In clinical health, both HR and BP variabilities (HRV and BPV) are characterized by a broad time structure that includes the prominent circadians and also ultradian (notably about 8 hours and about 12 hours) and infradian (notably about-weekly, about-yearly, and about-10-yearly) changes, in addition to undergoing trends with growth, maturation, and aging. Alterations in these HRV and BPV chronomes are observed in the presence of disease and at times of increasing magnetic activity. We postulate that the physiological chronomes, such as those of HRV endpoints, have counterparts in our environment and that our genetic makeup in time may have evolved to adapt to and integrate with our cosmos. Future work should focus on how phenomena in the cosmos, including helio- and geomagnetics, can affect physiological chronomes, those of the HRV in particular.

Human beings have shielded themselves from the unkind features of obvious extremes of weather and climate by building houses and have developed means, e.g., sulfonamides and antibiotics, to deal with at least some of the microbial contagions confronting us. These infections via the mutation of microorganisms causing them and by (steroidal?) changes in the host may be accelerated by solar activity. This is one more reason to explore the possibility of feedsidewards underlying phase response curves along genetically anchored built-in cycles from “then” (a billion years of evolution ago) as well as “now.”
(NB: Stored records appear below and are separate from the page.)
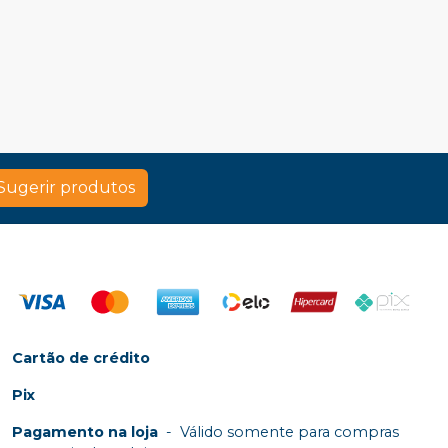
Sugerir produtos
Cartão de crédito
Pix
Pagamento na loja
-
Válido somente para compras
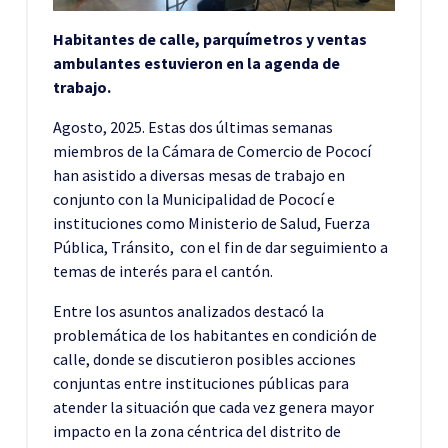
Habitantes de calle, parquímetros y ventas
ambulantes estuvieron en la agenda de
trabajo.
Agosto, 2025. Estas dos últimas semanas
miembros de la Cámara de Comercio de Pococí
han asistido a diversas mesas de trabajo en
conjunto con la Municipalidad de Pococí e
instituciones como Ministerio de Salud, Fuerza
Pública, Tránsito, con el fin de dar seguimiento a
temas de interés para el cantón.
Entre los asuntos analizados destacó la
problemática de los habitantes en condición de
calle, donde se discutieron posibles acciones
conjuntas entre instituciones públicas para
atender la situación que cada vez genera mayor
impacto en la zona céntrica del distrito de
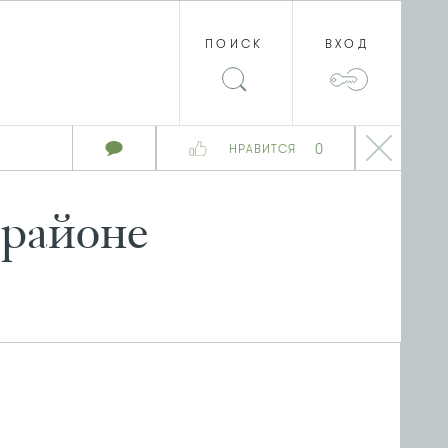
ПОИСК
ВХОД
0
НРАВИТСЯ
орайоне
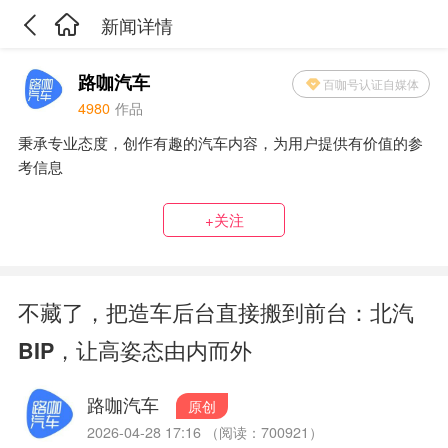
新闻详情
路咖汽车
百咖号认证自媒体
4980
作品
秉承专业态度，创作有趣的汽车内容，为用户提供有价值的参
考信息
+关注
不藏了，把造车后台直接搬到前台：北汽
BIP，让高姿态由内而外
路咖汽车
原创
2026-04-28 17:16 （阅读：700921）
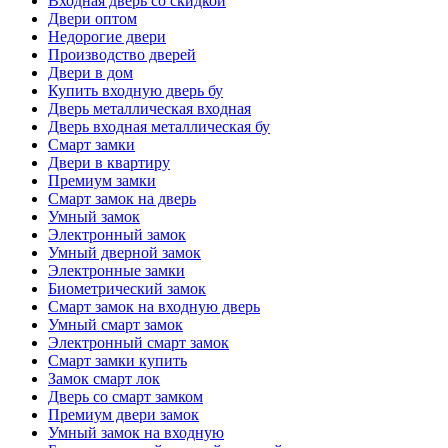
Входная дверь со скидкой
Двери оптом
Недорогие двери
Производство дверей
Двери в дом
Купить входную дверь бу
Дверь металлическая входная
Дверь входная металлическая бу
Смарт замки
Двери в квартиру
Премиум замки
Смарт замок на дверь
Умный замок
Электронный замок
Умный дверной замок
Электронные замки
Биометрический замок
Смарт замок на входную дверь
Умный смарт замок
Электронный смарт замок
Смарт замки купить
Замок смарт лок
Дверь со смарт замком
Премиум двери замок
Умный замок на входную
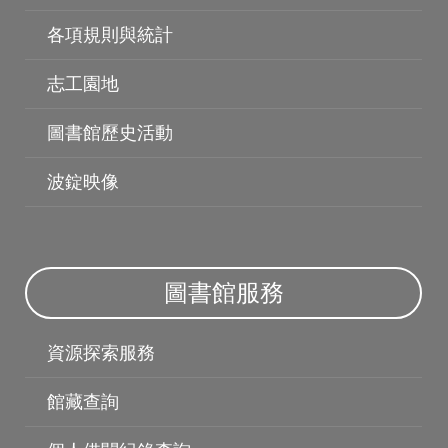
各項規則與統計
志工園地
圖書館歷史活動
波錠映像
圖書薦購
個人借閱紀錄
圖書館服務
資源探索服務
館藏查詢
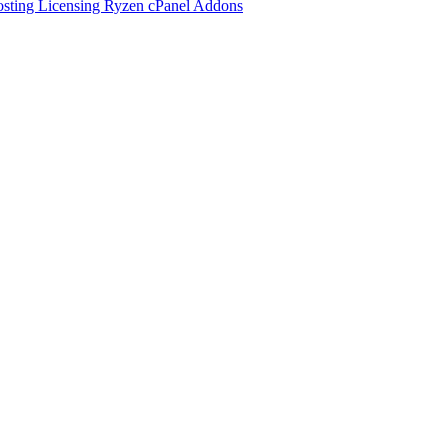
osting
Licensing
Ryzen cPanel
Addons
In conclusion, there is a need for a transdisciplinary combined archival, physiological, and demographic, always inferential statistical methodology in order to resolve multifactorial interactions underlying “contagions” of the body and of the mind, which later may also be under the nonphotic influence of the sun or the galaxies, at least insofar as their cyclicity is concerned. They may lead to a heightened susceptibility of the masses to demagogues as well as to the demagogues themselves. We face the task of a scientific chronobioethic that should complement chronomics and chronobiology in everybody’s service. It may not be coincidence that circadecadal changes in religious motivation [34] and homicide [4] are nearly in antiphase (200° apart). When religiosity reigns from crime one abstains (religio reget, homicidium subsidet).